Which strawberry nutrition product is right for you?
Hacker News article Hacker news /r/hackernews community (source Hacker News) Strawberry Nutrition Strawberry Nutrition is a nutritional supplement designed for healthful strawberry consumption.
The company claims to offer “high-quality, high-value and low-cost nutritional ingredients for optimal health and wellness,” according to the company’s website.
“We are committed to providing high-quality products that offer the nutrients, vitamins, and other products that our customers need most,” the company writes.
According to the site, the company “supports and delivers premium quality organic strawberries from a large and diverse group of growers.”

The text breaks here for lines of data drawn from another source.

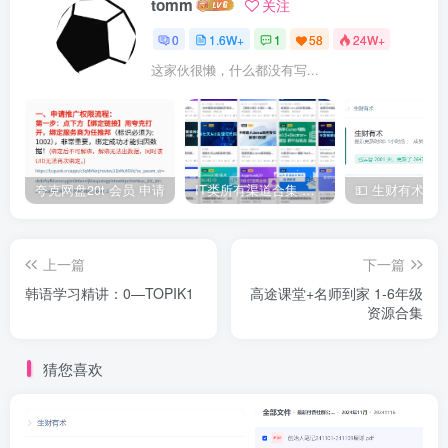
tomm
关注
0
1.6W+
1
58
24W+
这家伙很懒，什么都没有写...
夸克网盘20t 会员 申请
IT类所有渠道合集 持续日更，目前近四千多条资源 年费用户微信私信获取权限
上一篇
下一篇
韩语学习精讲：0—TOPIK1
高途课堂+名师到家 1-6年级
资源合集
猜您喜欢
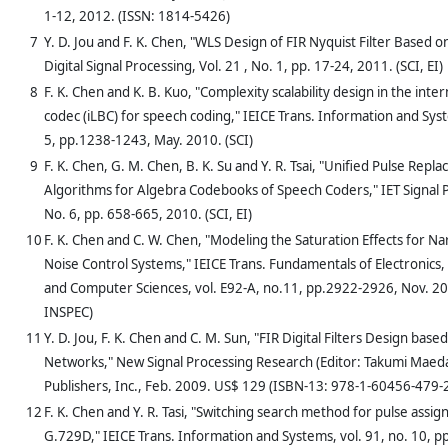
1-12, 2012. (ISSN: 1814-5426)
7
Y. D. Jou and F. K. Chen, "WLS Design of FIR Nyquist Filter Based 
Digital Signal Processing, Vol. 21 , No. 1, pp. 17-24, 2011. (SCI, EI)
8
F. K. Chen and K. B. Kuo, "Complexity scalability design in the inter
codec (iLBC) for speech coding," IEICE Trans. Information and Syst
5, pp.1238-1243, May. 2010. (SCI)
9
F. K. Chen, G. M. Chen, B. K. Su and Y. R. Tsai, "Unified Pulse Rep
Algorithms for Algebra Codebooks of Speech Coders," IET Signal P
No. 6, pp. 658-665, 2010. (SCI, EI)
10
F. K. Chen and C. W. Chen, "Modeling the Saturation Effects for N
Noise Control Systems," IEICE Trans. Fundamentals of Electronic
and Computer Sciences, vol. E92-A, no.11, pp.2922-2926, Nov. 200
INSPEC)
11
Y. D. Jou, F. K. Chen and C. M. Sun, "FIR Digital Filters Design bas
Networks," New Signal Processing Research (Editor: Takumi Maeda
Publishers, Inc., Feb. 2009. US$ 129 (ISBN-13: 978-1-60456-479-
12
F. K. Chen and Y. R. Tasi, "Switching search method for pulse assig
G.729D," IEICE Trans. Information and Systems, vol. 91, no. 10, 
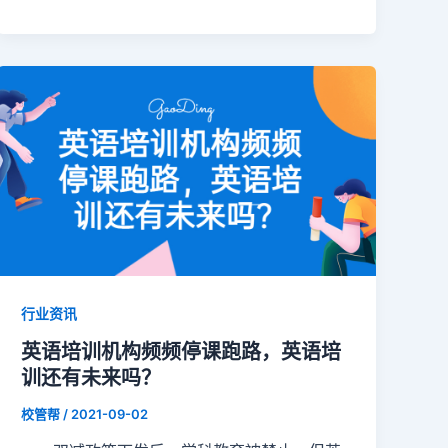
行业资讯
英语培训机构频频停课跑路，英语培
训还有未来吗？
校管帮
/
2021-09-02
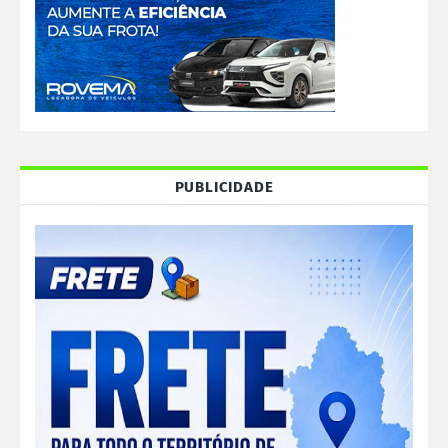
PUBLICIDADE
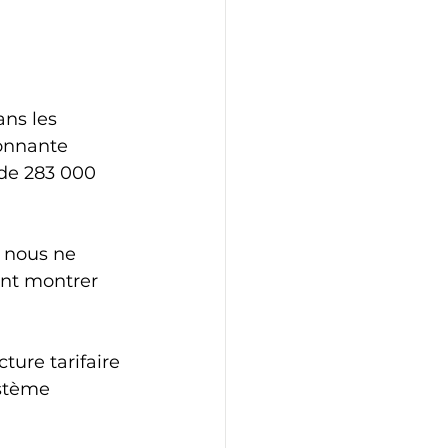
ns les 
onnante 
de 283 000 
e nous ne 
nt montrer 
ture tarifaire 
stème 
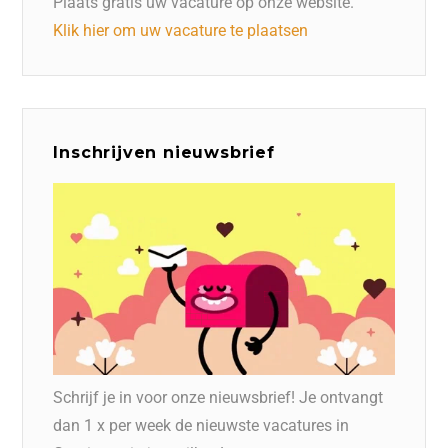
Plaats gratis uw vacature op onze website.
Klik hier om uw vacature te plaatsen
Inschrijven nieuwsbrief
Schrijf je in voor onze nieuwsbrief! Je ontvangt
dan 1 x per week de nieuwste vacatures in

The product claims to “promote and strengthen your relationship with your health, wellness, and your body.”
The company also notes that “the Strawberry Nutrition supplement delivers a full range of benefits for your health and the health of your body.
These include: reducing cholesterol, reducing inflammation, reducing the risk of heart disease, and reducing cancer and other chronic disease.”
Forget the strawberry juice: The company claims it is “the only strawberry nutrition supplement available in Canada” and that it has been approved for use in Canada by Health Canada.
Although the company claims its Strawberry Nutrition products “can be used by anyone, regardless of age, race, sex, body size, or health status,” it is unclear whether the product’s ingredients are currently available in the United States.
A recent article from Business Insider described how strawberries are commonly found in products marketed as a “nutritional supplement.”
While a number of health claims were made in the article, it appears the company may have misled consumers.
For example, the article suggests that Strawberry Nutrition “can boost your blood sugar and improve your mood” and “boost your immune system” but it also lists “bad cholesterol and bad blood sugar” as side effects.
Even if Strawberry Nutrition does provide some benefits, the claims in the website do not appear to be valid.